AI has stark limitations, and despite rapid improvements, it will remain limited compared to humans for a long time.

AI is amazing, but it has unfortunately been hyped up to be even more amazing than it is. A pernicious aspect of hype is that it often contains an element of truth, but not to the degree of the hype. This makes it difficult for nontechnical people to discern where the truth really is. Modern AI is a general purpose technology that is enabling many applications, but AI that can do any intellectual tasks that a human can (a popular definition for AGI) is still decades away or longer. This nuanced message that AI is general, but not that general, often is lost in the noise of today's media environment.

Similarly, the progress of frontier models is amazing! But not so amazing that they’ll be able to do everything under the sun without a lot of customization. I know VC investors who are scared to invest in application-layer startups because they are worried that frontier AI model companies will quickly wipe out all of these businesses by improving their models.
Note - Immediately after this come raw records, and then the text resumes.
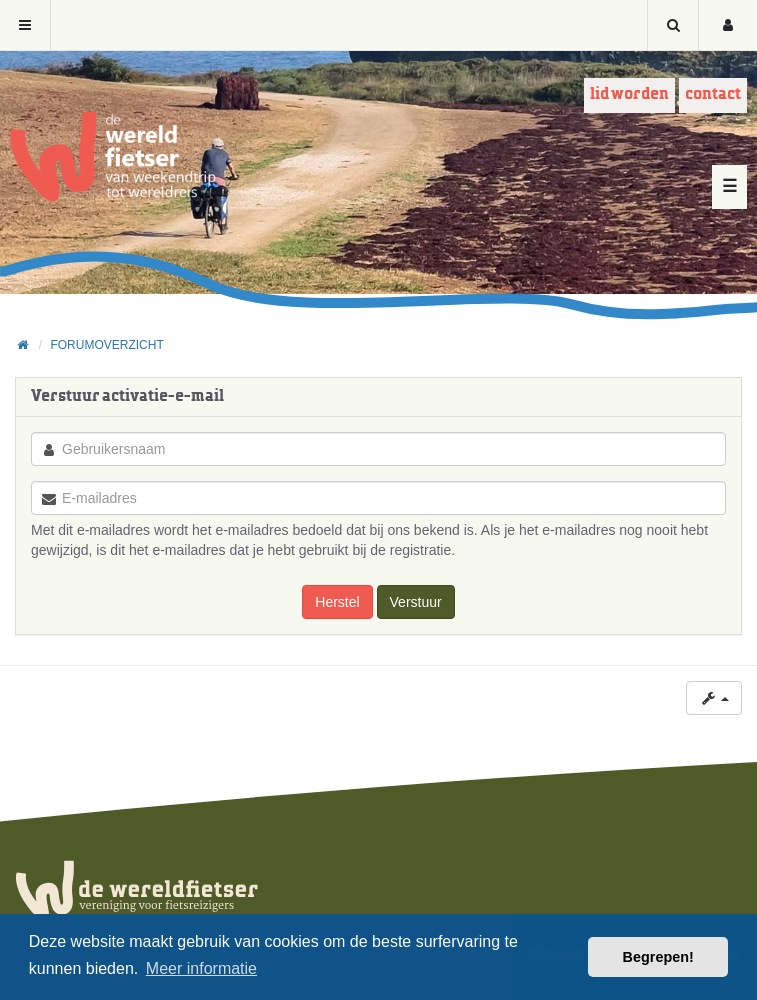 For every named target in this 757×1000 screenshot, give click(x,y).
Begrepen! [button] (658, 957)
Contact (713, 94)
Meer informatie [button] (201, 968)
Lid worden (629, 94) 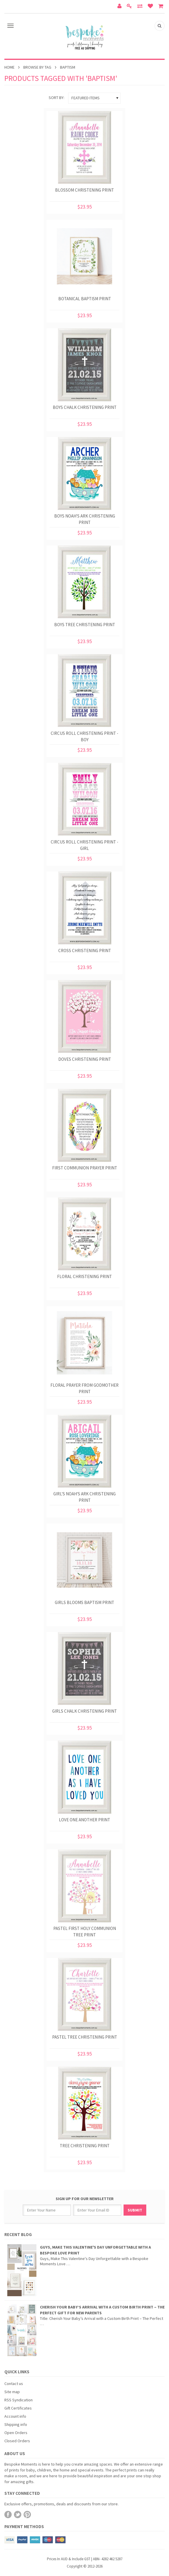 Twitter (17, 2514)
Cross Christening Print (84, 950)
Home (9, 67)
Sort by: (56, 97)
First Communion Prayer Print (84, 1168)
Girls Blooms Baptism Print (84, 1602)
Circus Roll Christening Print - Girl (84, 845)
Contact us (13, 2383)
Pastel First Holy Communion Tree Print (84, 1932)
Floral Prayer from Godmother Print (84, 1388)
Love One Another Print (84, 1819)
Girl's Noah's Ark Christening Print (84, 1497)
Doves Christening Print (84, 1059)
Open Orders (15, 2432)
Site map (12, 2391)
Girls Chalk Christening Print (84, 1711)
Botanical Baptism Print (84, 298)
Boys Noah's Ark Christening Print (84, 519)
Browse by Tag (37, 67)
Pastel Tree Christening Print (84, 2037)
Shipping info (15, 2424)
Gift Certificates (18, 2408)
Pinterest (27, 2514)
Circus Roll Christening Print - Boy (84, 736)
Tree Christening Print (85, 2145)
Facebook (8, 2514)
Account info (15, 2416)
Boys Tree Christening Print (84, 624)
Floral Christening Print (84, 1276)
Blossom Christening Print (84, 190)
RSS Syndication (18, 2400)
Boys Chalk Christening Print (85, 407)
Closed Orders (17, 2440) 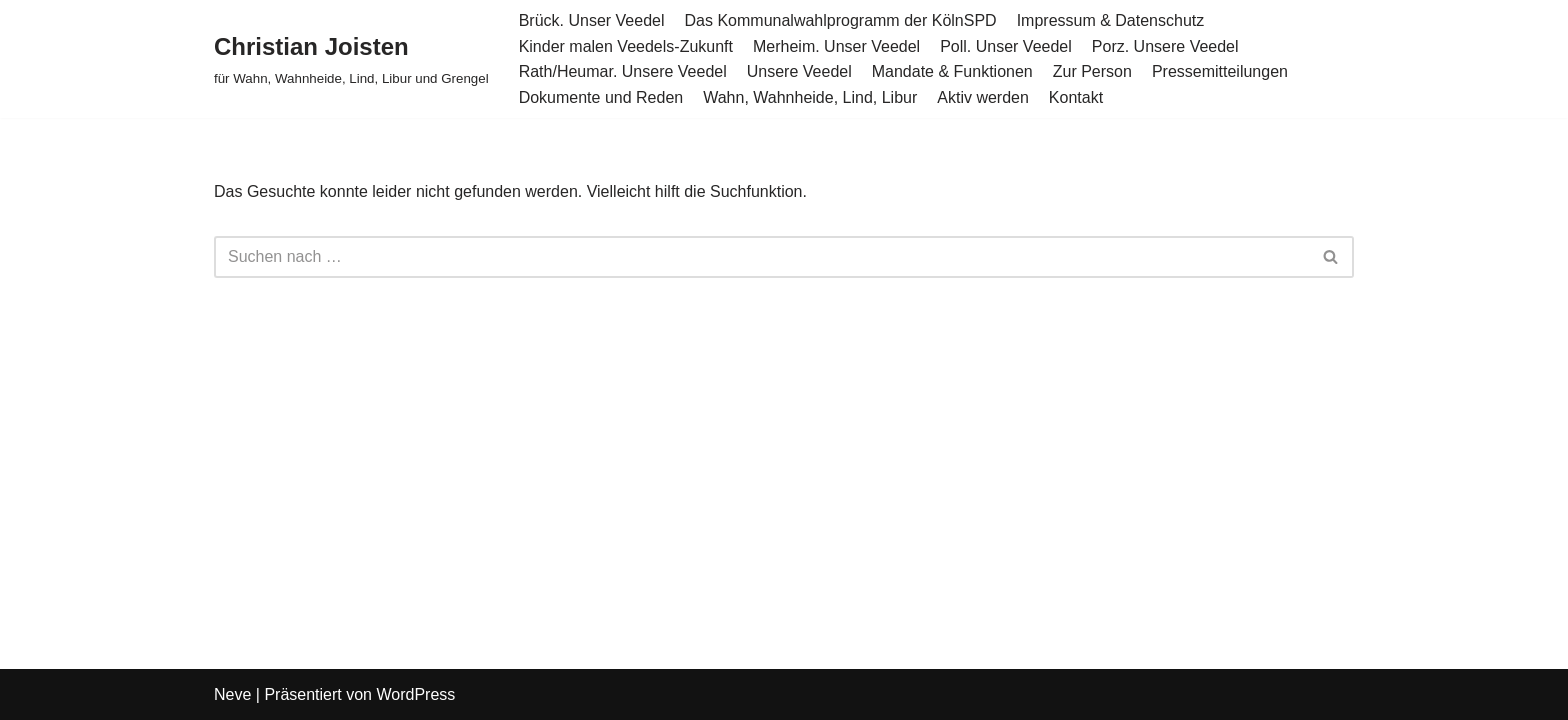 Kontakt (1076, 97)
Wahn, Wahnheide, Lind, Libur (810, 97)
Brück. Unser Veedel (592, 20)
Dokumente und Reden (601, 97)
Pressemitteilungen (1220, 71)
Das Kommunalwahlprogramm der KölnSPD (841, 20)
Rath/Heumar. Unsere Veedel (623, 71)
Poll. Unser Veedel (1006, 46)
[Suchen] (761, 257)
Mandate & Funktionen (952, 71)
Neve (232, 694)
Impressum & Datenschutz (1111, 20)
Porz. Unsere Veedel (1165, 46)
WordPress (415, 694)
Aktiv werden (983, 97)
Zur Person (1092, 71)
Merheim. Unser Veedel (836, 46)
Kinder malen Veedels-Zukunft (626, 46)
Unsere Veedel (799, 71)
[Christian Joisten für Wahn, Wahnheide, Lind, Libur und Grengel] (351, 58)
While some thin wrappers around LLMs no doubt will be replaced, there also remains a huge set of valuable applications that the current trajectory of progress of frontier models won’t displace for a long time.

Without accurate information about the current state of AI and how it is likely to progress, some young people will decide not to enter AI because they think AGI leaves them no meaningful role, or decide not to learn how to code because they fear AI will automate it — right when it is the best time ever to join our field.

Let us all keep working to get to a precise understanding of what’s actually possible, and keep building!